L’estimation des autocontraintes longitudinales de maturation dans le bois des arbres sur pied a été l’objet de nombreux travaux (e.g.,(Fournier et al., 1994). Un capteur, mis au point au CIRAD et basé sur la méthode du trou unique (Archer, 1986), fait actuellement référence (Clair et al., 2006a; Grzeskowiak et al., 1996).

Le principe est de mesurer la variation de distance entre deux pointes plantées dans le bois en périphérie du tronc, après écorçage (retrait de l’écorce et du cambium). Les deux pointes sont distantes de 45 mm, sont reliées par un capteur de type extensomètre et déterminent une direction qui suit le fil du bois. Un trou de 20 mm de diamètre et de 10 mm de profondeur est ensuite réalisé entre les deux pointes. Les autocontraintes du bois, dues au retrait de maturation, sont ainsi libérées à cet endroit. On peut alors montrer, par modélisation mécanique et par confrontation expérimentale avec d’autres méthodes de mesure, que le déplacement (écartement des pointes) mesuré par le capteur est proportionnel à la tension longitudinale initiale, elle-même proportionnelle (via le module d’élasticité du bois) à la déformation résiduelle longitudinale de maturation (« DRLM », i.e., la tendance initiale du bois à se rétracter durant sa maturation tout en étant gêné par l’adhésion avec le bois ancien). Aucun couplage fort avec les contraintes ou déformations de maturations tangentielles ne perturbe la mesure (Fournier et al., 1994); Figure I. 6. a). Le facteur de conversion entre la mesure de l’écartement mesuré par le capteur (en micromètres, notés µm) et la DRLM (en microdéformations, notées µdef) est de l’ordre de 10 µdef/µm, avec des variations de 9 à 13 selon les propriétés du bois (hétérogénéité et anisotropie élastique). Généralement, les utilisateurs ne traduisent pas les valeurs mesurées en µdef et utilisent directement la mesure en µm comme indicateur de contraintes de croissance (« ICC », ou « GSI » en anglais) (Clair et al., 2003b).

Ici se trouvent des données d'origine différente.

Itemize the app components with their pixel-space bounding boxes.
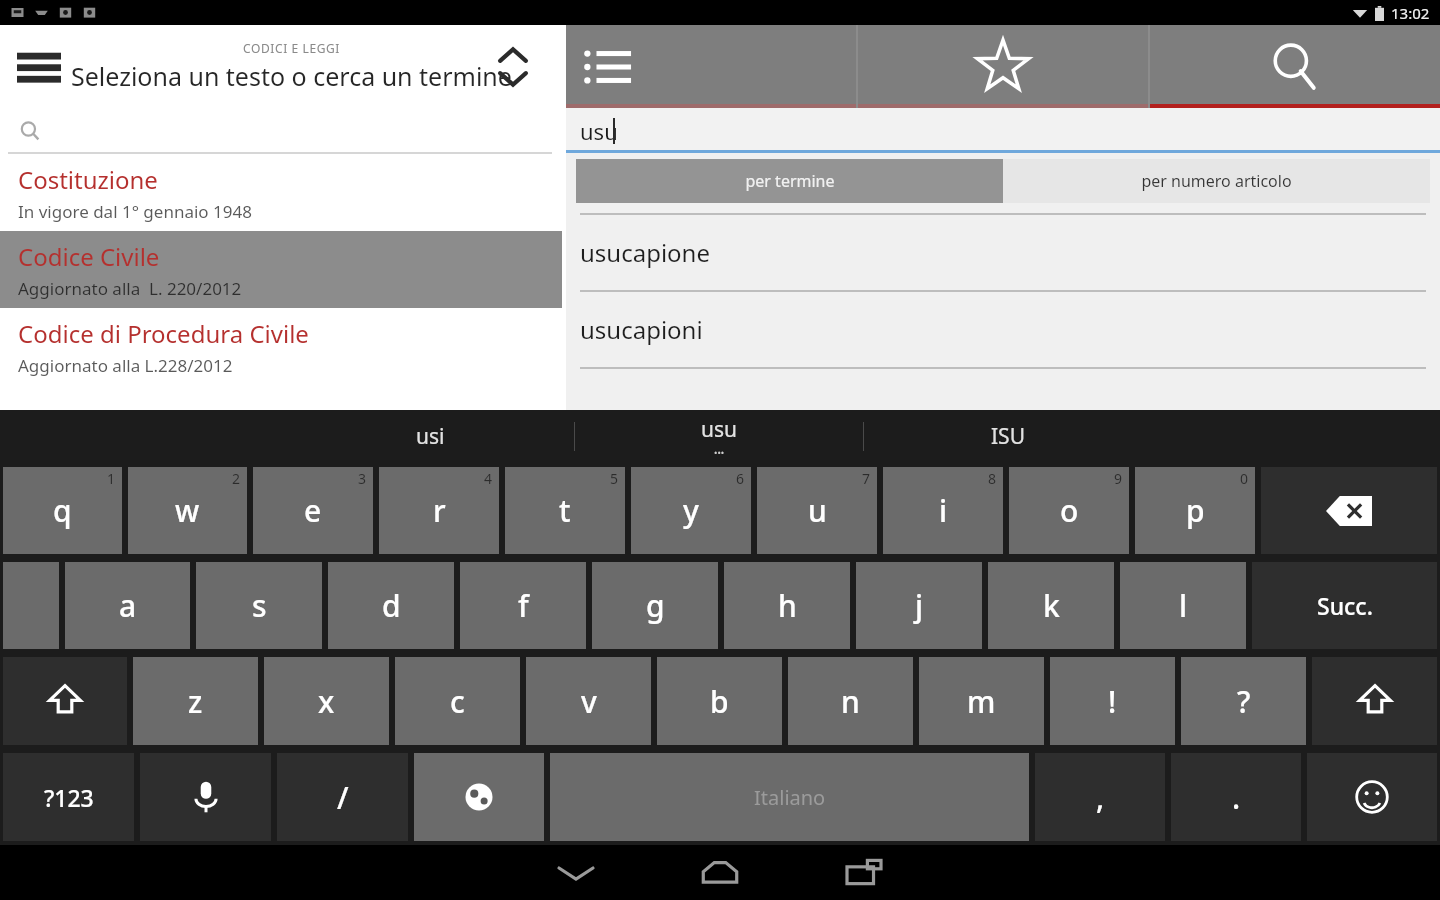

Généralement, huit mesures sont réalisées sur la périphérie de la tige à 1,30 m de hauteur (Figure I. 6. b) afin d’évaluer la variation circonférentielle rapide des DRLM. Néanmoins, du fait de l’encombrement du capteur, seules quatre mesures peuvent être réalisées pour les arbres de circonférence réduite (moins de 15 cm de diamètre). On obtient ainsi la variation angulaire des ICC ou

DRLM sur la circonférence de la tige. Le delta ainsi mesuré entre la valeur maximale des ICC et la

valeur diamétralement opposée (∆ICC) est une variable indicatrice de la réaction mécanique mise en œuvre par l’arbre pour se redresser (Figure I. 6. c).

Figure I. 6. Mesure des Indicateurs de Contraintes de Croissance chez un arbre feuillu. Après perçage du trou, le capteur CIRAD enregistre la variation de distance entre les deux pointes, indicatrice de l’état de tension longitudinale (a). Huit mesures sont effectuées sur la circonférence de la tige à 1,30 m de hauteur (b), et permettent d’évaluer la variation angulaire des déformations, qui présentent généralement un pic sur la face supérieure de la tige inclinée (point n°5), zone supposée de la présence du BT chez un arbre feuillu (c).